Puis la fatigue arrive : l'approche s'avère longue, les corps sont peu reposés, les yeux piquent... Heureusement, je peux me fier entièrement à mon compagnon de cordée, qui prend toute la charge mentale et gère la course. Ça tombe bien, je n'en avais pas vraiment la disposition. Après 4h de ski et de portage dans la nuit, on sort les cordes et l'ascension rocheuse commence. Il est 5h, la paroi est sombre, et l'austérité des lieux nous pèse tous les deux : le cheminement est compliqué, le rocher plutôt mauvais, il faut alterner grimpe et passages mixtes sur des sections parfois douteuses... Au loin, on aperçoit l'autre cordée qui a choisi un itinéraire différent. Voir leurs frontales nous stimule, et nous comprenons que ce n'est également pas une mince affaire de leur côté.
Après quelques hésitations, moments de doute et remises en question, Antho trouve finalement une manière de sortir de cette souricière et nous filons vers le sommet, soulagés de cette issue favorable.
Le soleil vient illuminer nos visages, tandis qu'à califourchon, nous nous trouvons assis sur le bloc sommital et ses tout juste 4000m d'altitude. Quelle joie, quelle gratitude...

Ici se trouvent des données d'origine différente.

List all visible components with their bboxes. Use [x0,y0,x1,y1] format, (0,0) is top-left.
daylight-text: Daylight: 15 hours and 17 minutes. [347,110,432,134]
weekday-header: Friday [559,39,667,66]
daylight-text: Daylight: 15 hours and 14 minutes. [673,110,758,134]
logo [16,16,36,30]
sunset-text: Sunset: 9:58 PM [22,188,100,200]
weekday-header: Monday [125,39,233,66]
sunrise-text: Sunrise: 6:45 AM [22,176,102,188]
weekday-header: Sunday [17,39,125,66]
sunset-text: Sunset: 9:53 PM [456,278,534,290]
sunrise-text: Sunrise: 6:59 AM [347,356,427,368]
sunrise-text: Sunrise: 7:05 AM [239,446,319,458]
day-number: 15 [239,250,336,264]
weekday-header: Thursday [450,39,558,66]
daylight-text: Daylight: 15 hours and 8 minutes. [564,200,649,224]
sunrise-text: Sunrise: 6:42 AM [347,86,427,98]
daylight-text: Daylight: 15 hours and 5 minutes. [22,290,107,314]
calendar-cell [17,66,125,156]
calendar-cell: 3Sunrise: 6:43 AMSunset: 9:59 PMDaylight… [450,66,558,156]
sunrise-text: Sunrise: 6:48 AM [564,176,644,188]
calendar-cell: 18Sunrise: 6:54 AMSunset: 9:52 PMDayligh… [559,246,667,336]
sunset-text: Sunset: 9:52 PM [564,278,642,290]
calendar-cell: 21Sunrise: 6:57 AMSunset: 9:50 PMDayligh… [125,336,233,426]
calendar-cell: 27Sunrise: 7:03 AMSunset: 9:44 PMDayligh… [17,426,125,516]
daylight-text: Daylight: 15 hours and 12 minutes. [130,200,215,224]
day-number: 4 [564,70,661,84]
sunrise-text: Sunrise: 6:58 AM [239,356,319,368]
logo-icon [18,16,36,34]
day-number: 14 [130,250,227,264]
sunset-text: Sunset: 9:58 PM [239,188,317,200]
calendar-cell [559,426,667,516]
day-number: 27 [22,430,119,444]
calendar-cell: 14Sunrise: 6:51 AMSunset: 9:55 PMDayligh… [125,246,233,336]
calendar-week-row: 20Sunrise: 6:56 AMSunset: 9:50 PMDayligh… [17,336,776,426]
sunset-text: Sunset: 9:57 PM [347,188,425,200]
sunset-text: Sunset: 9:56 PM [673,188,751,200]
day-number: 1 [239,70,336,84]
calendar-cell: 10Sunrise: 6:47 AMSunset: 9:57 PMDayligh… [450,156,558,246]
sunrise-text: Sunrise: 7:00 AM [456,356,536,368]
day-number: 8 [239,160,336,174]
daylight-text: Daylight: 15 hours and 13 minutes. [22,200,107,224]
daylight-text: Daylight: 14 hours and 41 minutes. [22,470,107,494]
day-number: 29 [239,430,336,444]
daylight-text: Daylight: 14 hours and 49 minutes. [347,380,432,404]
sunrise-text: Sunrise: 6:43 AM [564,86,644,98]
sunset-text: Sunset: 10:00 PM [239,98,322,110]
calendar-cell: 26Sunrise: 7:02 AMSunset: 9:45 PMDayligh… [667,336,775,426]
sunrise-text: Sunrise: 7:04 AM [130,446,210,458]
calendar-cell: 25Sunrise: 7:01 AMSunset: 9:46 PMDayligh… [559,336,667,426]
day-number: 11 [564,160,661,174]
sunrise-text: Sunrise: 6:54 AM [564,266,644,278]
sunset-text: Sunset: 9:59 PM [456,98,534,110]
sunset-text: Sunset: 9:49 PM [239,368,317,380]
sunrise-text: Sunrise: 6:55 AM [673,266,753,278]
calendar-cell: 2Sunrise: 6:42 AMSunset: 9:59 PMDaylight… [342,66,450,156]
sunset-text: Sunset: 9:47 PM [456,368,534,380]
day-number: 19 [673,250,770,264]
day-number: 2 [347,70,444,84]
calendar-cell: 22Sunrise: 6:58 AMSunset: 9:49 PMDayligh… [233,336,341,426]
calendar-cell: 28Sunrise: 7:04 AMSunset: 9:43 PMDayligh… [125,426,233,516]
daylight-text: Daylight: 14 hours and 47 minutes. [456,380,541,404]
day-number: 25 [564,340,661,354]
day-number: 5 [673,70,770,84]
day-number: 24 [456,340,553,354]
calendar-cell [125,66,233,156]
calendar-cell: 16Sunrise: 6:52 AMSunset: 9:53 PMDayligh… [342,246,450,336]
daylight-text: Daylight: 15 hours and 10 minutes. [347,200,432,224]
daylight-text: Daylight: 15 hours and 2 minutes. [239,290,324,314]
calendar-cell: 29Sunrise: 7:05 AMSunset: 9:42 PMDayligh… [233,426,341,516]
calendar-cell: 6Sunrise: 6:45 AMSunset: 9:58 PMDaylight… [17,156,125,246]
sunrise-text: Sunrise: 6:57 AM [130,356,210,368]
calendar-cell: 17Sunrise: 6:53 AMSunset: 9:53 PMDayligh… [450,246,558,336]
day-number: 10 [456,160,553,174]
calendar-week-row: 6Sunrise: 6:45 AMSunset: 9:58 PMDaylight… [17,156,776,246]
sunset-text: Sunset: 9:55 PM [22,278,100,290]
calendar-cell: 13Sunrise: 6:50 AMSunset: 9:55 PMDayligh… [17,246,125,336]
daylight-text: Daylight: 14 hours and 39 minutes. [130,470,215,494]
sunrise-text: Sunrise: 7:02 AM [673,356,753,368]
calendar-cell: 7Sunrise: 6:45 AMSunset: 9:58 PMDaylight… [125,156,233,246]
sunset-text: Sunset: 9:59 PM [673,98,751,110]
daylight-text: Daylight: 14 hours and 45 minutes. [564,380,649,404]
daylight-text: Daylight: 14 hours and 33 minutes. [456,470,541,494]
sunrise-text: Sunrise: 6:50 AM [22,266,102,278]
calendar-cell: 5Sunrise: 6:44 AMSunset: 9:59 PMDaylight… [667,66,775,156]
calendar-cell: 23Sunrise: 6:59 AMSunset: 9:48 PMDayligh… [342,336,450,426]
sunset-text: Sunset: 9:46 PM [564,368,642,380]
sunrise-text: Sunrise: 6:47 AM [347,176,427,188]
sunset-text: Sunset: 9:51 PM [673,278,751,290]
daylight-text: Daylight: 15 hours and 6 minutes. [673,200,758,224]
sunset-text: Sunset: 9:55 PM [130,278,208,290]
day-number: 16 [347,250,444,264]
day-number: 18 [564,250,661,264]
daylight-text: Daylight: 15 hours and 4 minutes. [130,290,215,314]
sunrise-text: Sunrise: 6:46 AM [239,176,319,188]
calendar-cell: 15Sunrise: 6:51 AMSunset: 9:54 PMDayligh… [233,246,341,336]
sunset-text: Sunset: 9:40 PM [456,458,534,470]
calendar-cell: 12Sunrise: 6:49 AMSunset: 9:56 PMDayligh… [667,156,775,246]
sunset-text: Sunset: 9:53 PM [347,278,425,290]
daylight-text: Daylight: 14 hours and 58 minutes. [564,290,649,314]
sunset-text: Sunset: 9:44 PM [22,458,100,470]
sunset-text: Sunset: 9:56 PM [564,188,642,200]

La descente se fera avec une extrême précaution, d'abord pour enchaîner les 300m de rappels (0 spit en place, c'est du sauvage), puis pour skier 700m de pente à 40-45° en neige béton. La descente du col des Droites était censée être le moment 100% plaisir, mais c'était sans compter sur une neige qui n'avait pas décaillé à cause de quelques vilains nuages venus troubler les festivités... Bref, le moment récompense s'est transformé en moment "serre bien les fesses, une faute de carre et c'est fini".
Décidément, Les Droites nous auront durablement marqués tous les deux ! On descend le glacier de Talèfre, puis celui de Leschaux, avant de retrouver une Mer de Glace en état de dégradation avancée et brunie par la poussière transportée des moraines.
Fin de l'aventure : un 60e 4000 durement acquis, le 3e en 48h, et une semaine qui aura bien fait travailler les mitochondries.